*In the weeks leading up to the 2008 NFL Draft (April 26-27), BR.com will offer a look into the top prospects by position. This week, defensive backs take the spotlight, with Kenny Phillips of Miami up next. *
Considering his pedigree, Kenny Phillips is feeling a lot of pressure. The former Miami standout is the next in a long line of Hurricanes safeties that rode tremendous success at the amateur level to a first-round draft status.
The Ravens' own Ed Reed, selected 24th overall in 2002, and late Washington Redskin Sean Taylor (fifth overall in 2004) both turned out to be Pro Bowlers.
New England Patriot Brandon Merriweather - the 24th pick in last year's draft - may be close after starting as a nickelback in the Super Bowl.
In a 2008 class relatively light at the safety position, Phillips hopes he can maintain the first-round institution of "Tha U."
"It would be real good [to be selected in the first round]," he said at the NFL Combine. "I don't want to be the one who messes up the tradition. Nobody wants to be the one who messes it up."
Despite the added pressure of being this year's standard-bearer along with highly-rated defensive end Calais Campbell, Phillips embraces his Hurricane lineage.

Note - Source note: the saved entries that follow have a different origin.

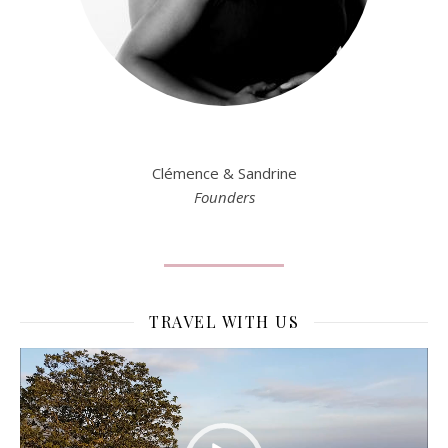
Clémence & Sandrine
Founders
TRAVEL WITH US
Lecteur
vidéo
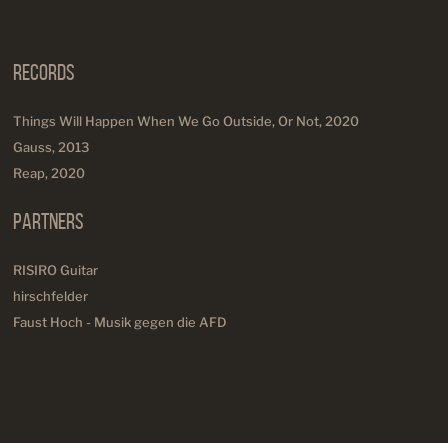
Records
Things Will Happen When We Go Outside, Or Not, 2020
Gauss, 2013
Reap, 2020
Partners
RISIRO Guitar
hirschfelder
Faust Hoch - Musik gegen die AFD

He counts Reed, a tireless study of the game, among his mentors. The 2003 NFL Defensive Player of the Year gave Phillips some pointed advice to guide his fledgling career. It seemed to have taken root, as Phillips earned a reputation in Coral Gables as a film nut that is relentless in his preparation.
"I spend so much time in the film room," Phillips explained. "I got that trick from Ed Reed. When I first got there me and him talked a whole lot, and he told me to stay in the film room."
Phillips spent two of his three years at Miami sharing the secondary with Merriweather, who took the underclassman under his wing as soon as he stepped on campus.
"When I first came in he was the one that taught me the plays," he said of his former teammate. "He let me stay with him in the summer so I didn't have to go back and forth. He really took me under his wing and taught me everything I know. I talk to him every week."
Following an 82 tackle year when Phillips was voted All-ACC and a finalist for the Jim Thorpe Award (given to the nation's top defensive back), those conversations focused more and more on the draft.
The 21-year-old was advised by Miami coach Randy Shannon to remain in school if he wasn't projected to be a top-15 pick, but Merriweather offered a different take.
"He just told me make sure it's the right decision for you," Phillips said. "Don't do it just because of the money situation or anything like that. Just make sure that you feel in your heart it's the right decision."
At 6-foot-2, 212 pounds, Phillips possesses the size to deliver big hits and blanket tight ends and slot receivers over the middle. The 4.48-second 40 he ran at the Combine showcased speed necessary to range the entire field.
Will all that be enough to continue the Miami legacy? A meager two-interception performance in 2007, coupled with the 'Canes' disappointing 5-7 record, have many draft analysts slotting Phillips on the cusp of the first round.
"The way I played speaks for itself," Phillips counters. "Even though I didn't have a good season, I feel I performed well this season."
Wherever the young safety ends up, he is eager to help those left behind at Miami. The assistance that Reed and Merriweather gave to a freshman Phillips should be paid forward.
In Phillips' eyes, Miami's tradition of first-rounders starts with a tradition of alumni leadership.
"We're a family," he commented. "As soon as I got [to Miami] Ed Reed wasted no time coming to talk to me, sharing tips with me because he wanted to see me succeed. He wanted to see me be successful.
"That's the brotherhood we have at the University of Miami."